Pro-life Republican congressman Tim Murphy is facing heat after it was reported that he encouraged his married mistress to have an abortion when it was believed that she was pregnant.

Murphy, who has represented Pennsylvania's 18th district since 2003 and has a 100 rating on the pro-life advocacy group Family Research Council's legislative scorecard, has yet to respond to claims made in a Tuesday Pittsburgh Post-Gazette article that he urged his mistress, psychologist Shannon Edwards, to have an abortion during an unfounded extramarital pregnancy scare.

The newspaper reported that it obtained text messages the 64-year-old Murphy received from Edwards in January that blasted Murphy for posting in support of the March for Life after he asked her to have an abortion when he thought she was pregnant.

"And you have zero issue posting your pro-life stance all over the place when you had no issue asking me to abort our unborn child just last week when we thought that was one of the options," Edwards was quoted as stating in a text message to Murphy.

Murphy, who is a member of the the Pro-Life House Caucus and voted in favor of a 20-week abortion ban bill that passed the House on Tuesday, allegedly responded to the text message.

"I get what you say about my March for Life messages," the Pittsburgh Post-Gazette quoted the congressman as texting in response. "I've never written them. Staff does them. I read them and winced. I told staff don't write any more. I will."

Murphy admitted last month to having the affair with Edwards after the Pittsburgh Post-Gazette uncovered court documents pertaining to the divorce between Edwards and her husband, Jesse Sally. Murphy was subpoenaed in the case because Sally sought more details on his wife's marital misconduct.

Although the divorce case was opened in 2016, it wasn't until this summer that Sally's attorney asked to depose Murphy about his relationship with Edwards. Although Murphy's attorney tried to quash the subpoena, the motion was denied in September.

Although Murphy portrayed his relationship with Edwards as simply being an "affair with a personal friend" in a statement in September, the Post-Gazette reports that Edwards presented her affair with Murphy as being more of a long-term relationship in court documents.

When asked about the latest Post-Gazette report, a spokesperson for Murphy's office told CNN that "The office has no comment or response to the story."

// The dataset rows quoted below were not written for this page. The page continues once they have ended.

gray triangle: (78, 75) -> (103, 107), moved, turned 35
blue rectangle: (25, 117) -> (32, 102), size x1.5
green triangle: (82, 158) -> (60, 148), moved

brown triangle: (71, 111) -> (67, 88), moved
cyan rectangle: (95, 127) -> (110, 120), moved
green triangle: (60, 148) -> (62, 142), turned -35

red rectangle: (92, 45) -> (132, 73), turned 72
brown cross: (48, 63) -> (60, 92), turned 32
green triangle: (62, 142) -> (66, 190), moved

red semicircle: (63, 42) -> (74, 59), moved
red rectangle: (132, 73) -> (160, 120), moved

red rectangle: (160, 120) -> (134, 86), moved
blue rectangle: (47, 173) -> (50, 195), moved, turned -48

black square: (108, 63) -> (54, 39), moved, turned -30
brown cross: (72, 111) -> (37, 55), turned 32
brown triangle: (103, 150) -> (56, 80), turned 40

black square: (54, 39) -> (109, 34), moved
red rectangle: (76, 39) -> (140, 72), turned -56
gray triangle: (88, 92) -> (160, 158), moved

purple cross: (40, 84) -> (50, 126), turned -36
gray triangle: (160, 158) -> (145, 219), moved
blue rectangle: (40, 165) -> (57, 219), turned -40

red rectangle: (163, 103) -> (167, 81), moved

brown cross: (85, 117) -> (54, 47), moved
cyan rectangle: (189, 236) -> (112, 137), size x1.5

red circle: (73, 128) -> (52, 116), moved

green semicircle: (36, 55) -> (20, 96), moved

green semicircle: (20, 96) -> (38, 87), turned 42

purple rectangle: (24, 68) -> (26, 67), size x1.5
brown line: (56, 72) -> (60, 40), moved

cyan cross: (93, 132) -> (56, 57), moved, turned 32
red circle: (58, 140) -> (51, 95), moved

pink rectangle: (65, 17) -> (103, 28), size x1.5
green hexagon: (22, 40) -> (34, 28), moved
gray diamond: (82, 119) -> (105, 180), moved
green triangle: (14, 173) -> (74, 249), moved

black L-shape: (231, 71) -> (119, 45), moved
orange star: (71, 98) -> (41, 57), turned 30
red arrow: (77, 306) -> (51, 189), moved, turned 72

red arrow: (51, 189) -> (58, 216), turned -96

Not many pro-life activists have yet publicly voiced their thoughts on the reports about Murphy, as the claim about him asking Edwards to have an abortion has not been substantiated outside of the Pittsburgh Post-Gazette report.

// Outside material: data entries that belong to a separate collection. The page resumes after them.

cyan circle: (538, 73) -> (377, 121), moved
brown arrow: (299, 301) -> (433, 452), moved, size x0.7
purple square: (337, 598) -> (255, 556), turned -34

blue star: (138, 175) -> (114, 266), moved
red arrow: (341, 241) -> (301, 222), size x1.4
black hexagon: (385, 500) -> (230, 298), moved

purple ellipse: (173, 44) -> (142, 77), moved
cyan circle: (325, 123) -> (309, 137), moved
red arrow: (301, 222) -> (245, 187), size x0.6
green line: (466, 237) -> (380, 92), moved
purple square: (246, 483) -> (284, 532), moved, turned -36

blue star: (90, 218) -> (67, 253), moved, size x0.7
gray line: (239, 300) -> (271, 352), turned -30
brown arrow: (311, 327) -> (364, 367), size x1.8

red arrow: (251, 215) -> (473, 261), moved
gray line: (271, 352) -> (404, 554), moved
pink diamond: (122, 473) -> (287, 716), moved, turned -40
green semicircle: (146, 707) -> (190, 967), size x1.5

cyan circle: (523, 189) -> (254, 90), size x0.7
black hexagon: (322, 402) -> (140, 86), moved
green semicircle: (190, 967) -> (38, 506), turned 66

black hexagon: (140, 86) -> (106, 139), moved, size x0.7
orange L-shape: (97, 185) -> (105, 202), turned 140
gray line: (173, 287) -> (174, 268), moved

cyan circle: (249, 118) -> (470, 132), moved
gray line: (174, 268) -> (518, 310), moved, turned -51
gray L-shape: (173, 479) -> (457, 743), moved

Mary Lou Gartner, the secretary of the anti-abortion group LifePac, told CNN that she believes Murphy is an "honorable" person.

"I'm not ready to cast a stone at him," Gartner was quoted as saying.

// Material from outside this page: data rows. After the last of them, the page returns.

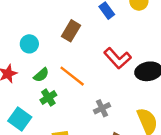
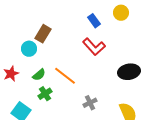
brown rectangle: (71, 31) -> (43, 34), moved
red L-shape: (117, 58) -> (94, 47), moved

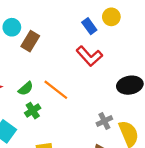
yellow circle: (121, 13) -> (111, 17), moved
cyan circle: (29, 49) -> (12, 27), moved
gray cross: (90, 103) -> (104, 121), moved

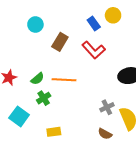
cyan circle: (12, 27) -> (35, 25), moved
brown rectangle: (30, 41) -> (60, 42), moved
orange line: (56, 90) -> (64, 80), turned -35

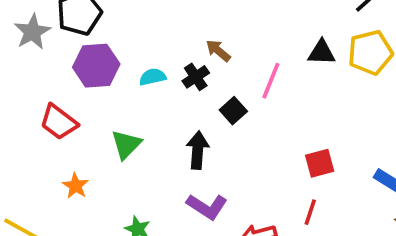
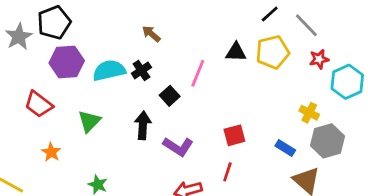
brown arrow: (218, 51) -> (151, 34), moved
cyan semicircle: (153, 77) -> (109, 70), size x1.6
purple L-shape: (207, 206) -> (178, 147), moved

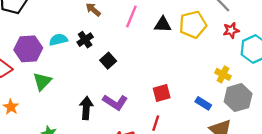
purple hexagon: (67, 62) -> (28, 49), moved
cyan semicircle: (109, 70) -> (58, 40), size x0.7
pink line: (198, 73) -> (131, 16), moved
black arrow: (143, 125) -> (86, 108), moved

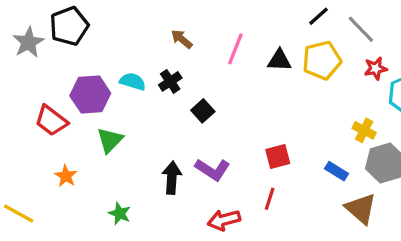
cyan semicircle: (58, 40) -> (133, 81), turned 30

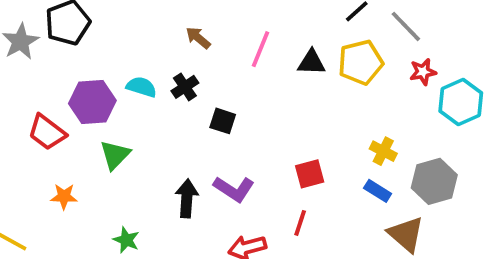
black square: (203, 111) -> (223, 121), turned -30
yellow cross: (364, 130) -> (383, 151), moved
orange star: (66, 176) -> (64, 196), turned -30

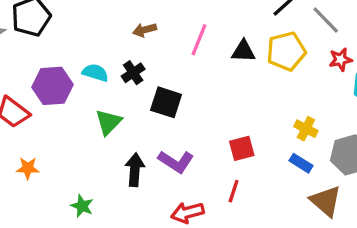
brown arrow: (198, 38) -> (145, 30), turned -55
black square: (223, 121) -> (166, 102), size x1.4
green triangle: (115, 155) -> (108, 122), moved

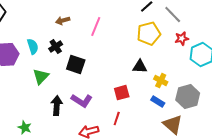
black triangle: (243, 51) -> (140, 66), moved
cyan semicircle: (95, 73) -> (33, 46), turned 56

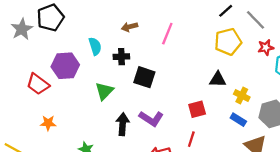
cyan semicircle: (33, 46) -> (95, 46), moved
black cross: (56, 46) -> (121, 57), turned 32

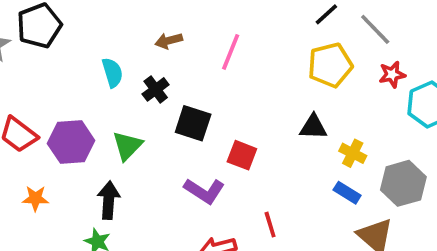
black cross: (121, 57) -> (156, 89), turned -35
purple hexagon: (65, 66) -> (71, 142), moved
red square: (197, 109) -> (242, 155), moved, turned 36
black arrow: (123, 124) -> (109, 200), moved
red line: (191, 139) -> (270, 225), turned -35

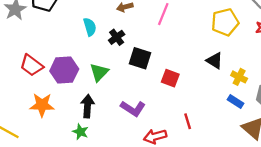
black triangle: (313, 127) -> (215, 61), turned 30
purple L-shape: (204, 191) -> (133, 108), moved
orange star: (35, 198) -> (42, 105), size x1.5

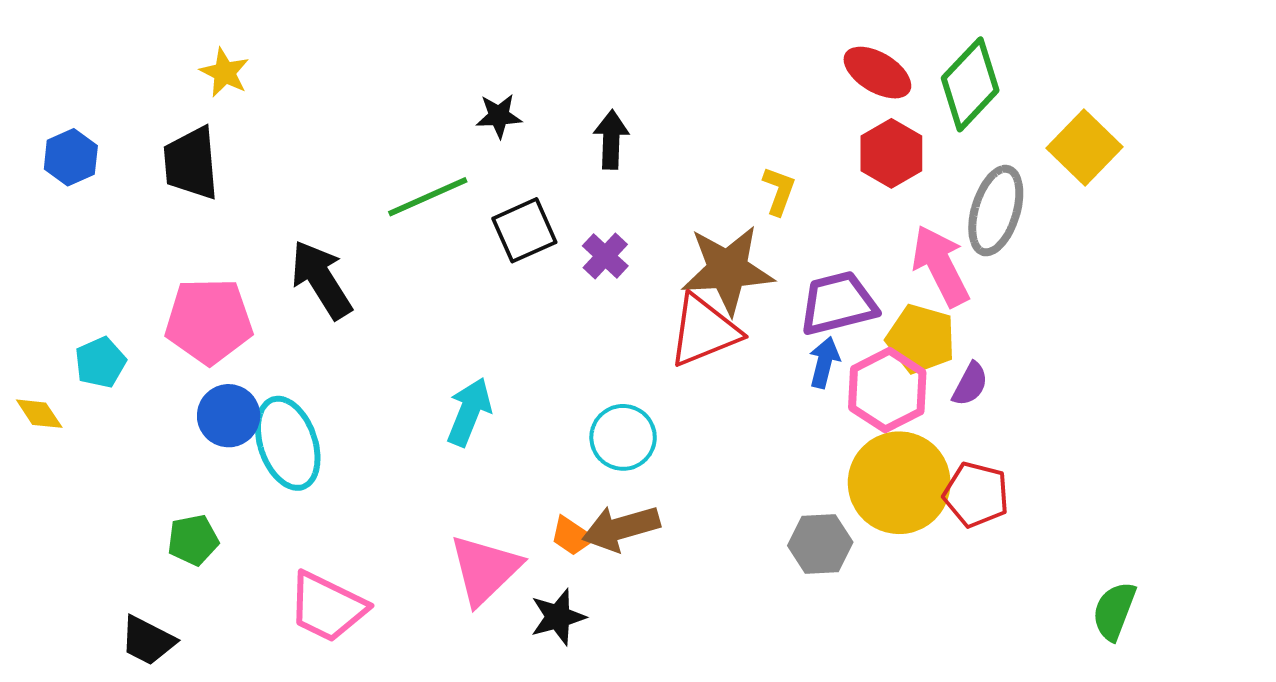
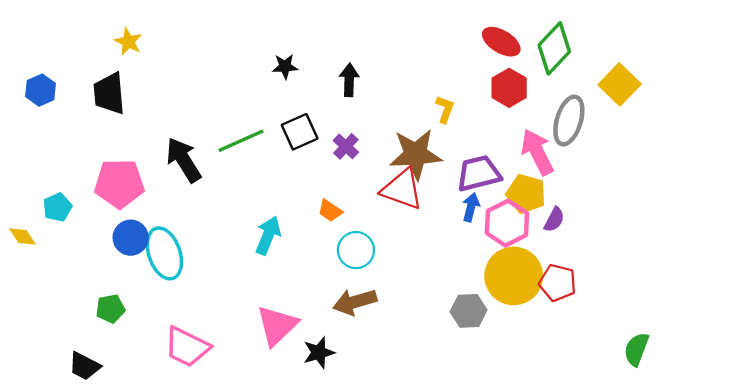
green line: (428, 197) -> (241, 141), moved
red triangle: (704, 331) -> (402, 189), turned 42
orange trapezoid: (572, 536) -> (330, 211), moved

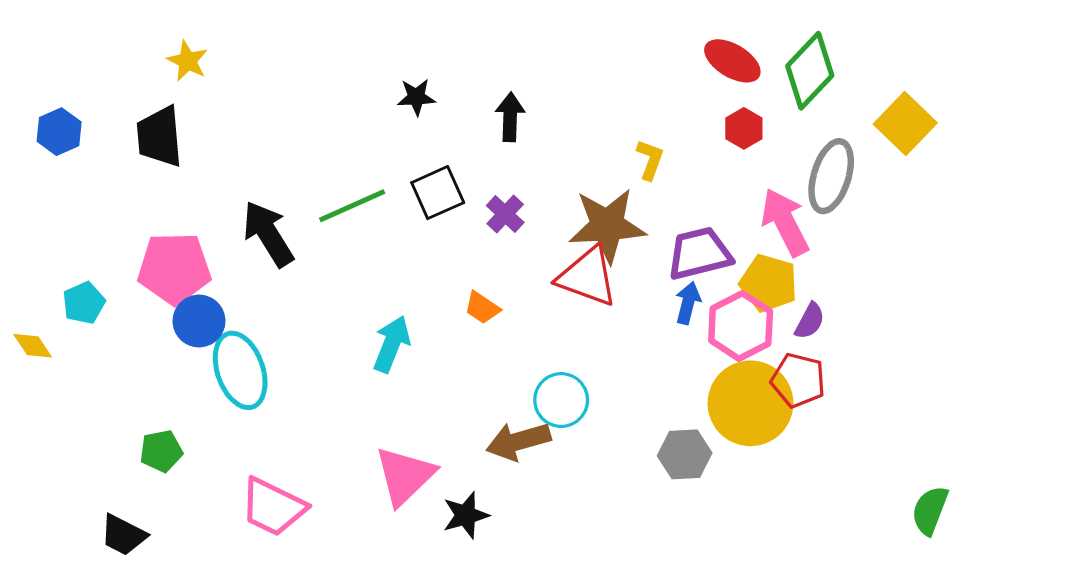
red hexagon: (509, 88) -> (744, 128), size x0.7
blue circle: (131, 238) -> (199, 321), moved
cyan circle: (356, 250) -> (561, 400), moved
red pentagon: (558, 283) -> (798, 380), moved

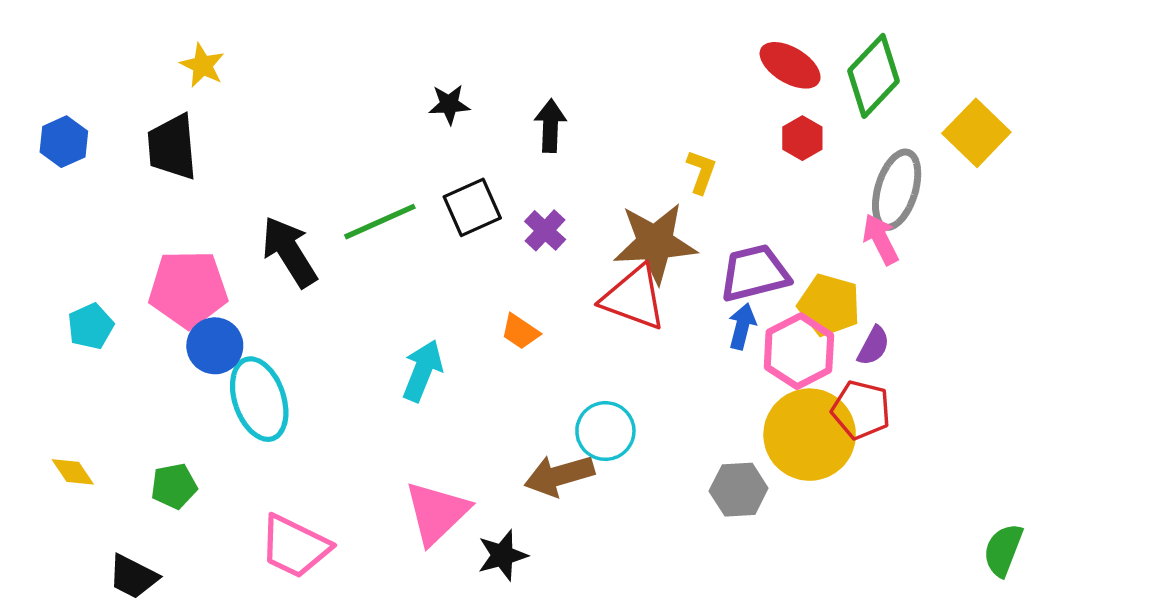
pink arrow: (785, 222) -> (881, 239), moved, size x0.7
yellow diamond: (33, 346) -> (73, 472), moved

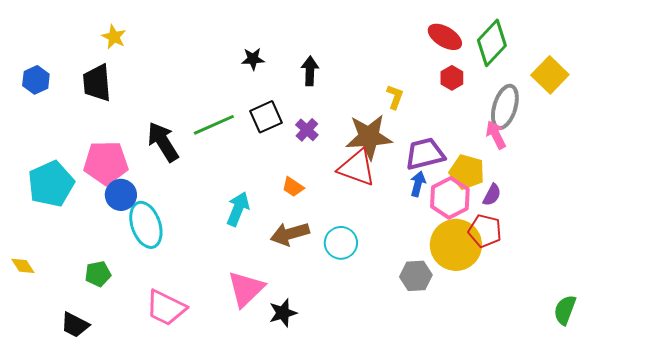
cyan pentagon: (91, 326) -> (51, 184), size x1.8
yellow diamond: (73, 472) -> (23, 266), moved
brown arrow: (559, 475) -> (290, 234), moved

In addition to the claim that Murphy urged Edwards to have an abortion, the latest Pittsburgh Post-Gazette report also included a June 5 memo from his Chief of Staff Susan Mosychuk that states she and others have been exposed to "hostile, erratic, unstable, angry, aggressive and abusive behavior from the congressman."

Mosychuk also described the office moral as "abysmal" and laid out instances in which he berated office employees. Mosychuk's memo states that there has been 100 percent staff turnover in one year.

The memo demanded that the congressman change his behavior or else Mosychuk would be forced to "pursue further steps for recourse both for me and for office staff."